Help migrating to GTK4 ColumnView

I have a new GTK program in Rust. For my initial attempt I used a fairly crude implementation of a TreeView and a ListStore for displaying a multicolumn filtered list of around 35,000 rows, and doing the filtering myself incode and rebuilding a new ListStore each time the filter parameters changed.

I am trying to migrate from the Treeview to a ColumnView with my own model implementation and a GTK CustomFilter. This is all working well except for two problems.

  • The first is the selection related: I have a popover menu that is displayed when right clicking on a row. In the TreeView implementation the Right Click caused the row that received the click to be selected, so the menu actions could act upon the selection. This doesn’t happen when using the ColumnView, which seems inconsistent, but the real issue is I can find no way to identify the clicked on row, even though I have the x,y coordinate of the click.
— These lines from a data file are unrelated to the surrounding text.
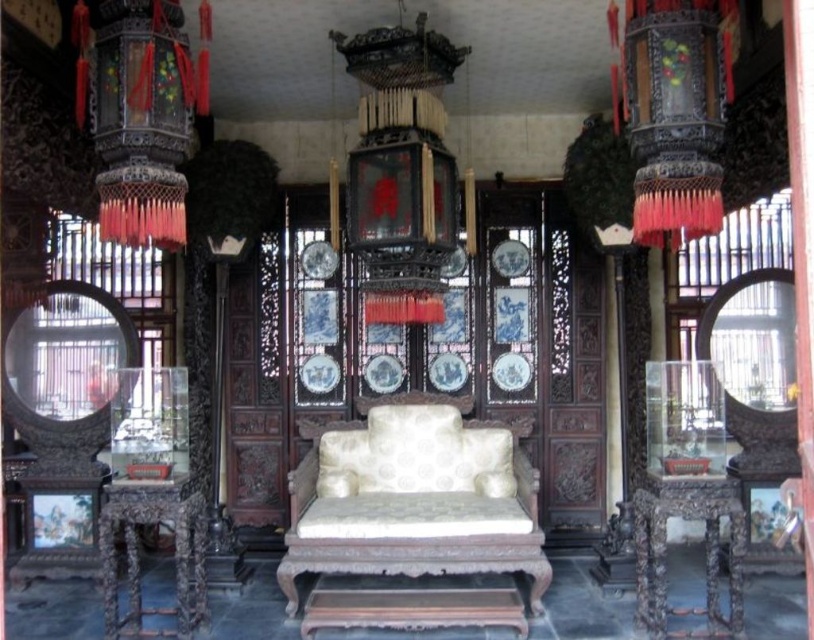 Who is more distant from viewer, (292,580) or (731,563)?

Positioned behind is point (292,580).

Is white upholstered armchair at center smaller than dark brown wood side table at lower right?

No.

You are a GUI agent. You are given a task and a screenshot of the screen. Output one action in this format:
    pyautogui.click(x=<x>, y=<y>)
    Task: Click on the white upholstered armchair at center
    
    Given the screenshot: What is the action you would take?
    pyautogui.click(x=414, y=497)

Who is lower down, black lacquered lantern at center or black lacquered lantern at upper right?

black lacquered lantern at upper right is lower down.

Is black lacquered lantern at center below black lacquered lantern at upper right?

Incorrect, black lacquered lantern at center is not positioned below black lacquered lantern at upper right.

Which is in front, point (396, 186) or point (628, 58)?

Point (628, 58)

Where is `black lacquered lantern at center`? black lacquered lantern at center is located at coordinates (401, 170).

Is white upholstered armchair at center shorter than black lacquered lantern at upper right?

Incorrect, white upholstered armchair at center's height does not fall short of black lacquered lantern at upper right's.

Does white upholstered armchair at center appear on the left side of black lacquered lantern at upper right?

Yes, white upholstered armchair at center is to the left of black lacquered lantern at upper right.

Is point (355, 515) behind point (685, 22)?

Yes, point (355, 515) is behind point (685, 22).

The width and height of the screenshot is (814, 640). I want to click on white upholstered armchair at center, so click(x=414, y=497).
( The second is slightly more trivial, but I can find no way to get the ColumnView to use the .data-table style class, to give a more compact list, similar to the TreeView’s presentation.) - Solved this bit by adding

       <style>
         <class name="search-box"/>
       </style>

to the xml definition of the CoumnView widget. Obvious once you work it out :).

Hi,

For the 1st point, here is what I do for a ListView in Python:

def on_event_click(self, event, n, x, y):
    if n == 1:   # FIXME: event.get_current_event().triggers_context_menu() currently doesn't work in python
        # If right click on valid row, then show the popup menu
        listview = event.get_widget()
        if w := listview.pick(x, y, Gtk.PickFlags.DEFAULT):
            if tree_exp := w.get_ancestor(Gtk.TreeExpander.__gtype__):
                px, py = listview.translate_coordinates(self.manager, x, y)
                rect = Gdk.Rectangle()
                rect.x, rect.y, rect.width, rect.height = px, py, 1, 1
                self.set_pointing_to(rect)
                self.popup()
                self.manager.set_context_data(tree_exp)
            else:
                listview.get_model().unselect_all()
            event.set_state(Gtk.EventSequenceState.CLAIMED)

Note: self.manager is my custom widget with an overriden size_allocate method that I use to present all my popovers.

I do approx the same to show the popup. That is not my problem. The issue I have is I cannot determine which row the is actually being clicked on.

On my side I packed Gtk.TreeExpanders in my ListView.
I used pick() and get_parent() in my example above to get it (–> variable tree_exp)

Then I can use tree_exp.get_item() to get the row item.

I never used ColumnView but I suppose it should be similar. In your factory, at some point, there should be a link made between the row and the widget. Make sure to use a widget like GtkTreeExpander that can keep a reference to the row.

This is what worked for me for a double-click “activation” (I use my list as a document selector, double-click opening the document) in Ruby:

@column_view.signal_connect "activate" do |column_view, item_idx| # <== this is Ruby-speak for a callback, with two positional parameters that we named
  # first parameter (column_view) is the ColumnView itself
  # second parameter (item_idx) is the index of the item in your GListModel

  #  ColumnView wraps a SelectionModel:
  selection_model = column_view.model

  # the SelectionModel wraps your GListModel
  g_list_model = selection_model.model

  # the GListModel has your clicked item at the specified index
  your_item = g_list_model.get_item(item_idx)

  # enjoy your item!
end

@HuBandiT , That also works for me for a double-click activate signal. But for a right click Gesture I can’t find an equivalent.

Maybe you can use closure_local! to make the Gtk::ColumnViewCell available in the signal callback, that you connect when you create its widget.

Something in the direction of this maybe?:

gesture.connect_closure(
    "pressed", false,
    closure_local!(@watch cell => |_, _, _, _| {
        println!("do whatever");
    }));

Might not be quite right as I haven’t written much rust/gtk-rs, so I tried to adapt some of the examples from here:

The code to get the gesture and show the popup is straightforward enough, see below. But knowing which underlying row in the ListModel was clicked on seems unobainable.

            let gesture = gtk::GestureClick::new();
            gesture.set_button(3);
            gesture.connect_released(clone!(@weak self as view => move | gesture, _n, x, y| {
                gesture.set_state(gtk::EventSequenceState::Claimed);
                if let Some(popover) = view.popover.borrow().as_ref() {
                        popover.set_pointing_to(Some(&Rectangle::new(x as i32, y as i32, 1, 1)));
                        popover.popup();
                };
            }));
            self.airport_list.add_controller(gesture);

GtkNoSelection does, somehow, do a “hover” effect over the items when I move my mouse cursor over them. So the information is in there somewhere.

I suggest two courses of action:

  • dive into the code and try to find out
  • publicize your specific question more clearly: rename this topic to be (or create a new topic with a title) more descriptive title, asking specifically the question you are having difficulty with, to recruit people with knowledge: if it sounds specific enough to suggest it is quick to answer, you have a higher chance of attracting someone with knowledge.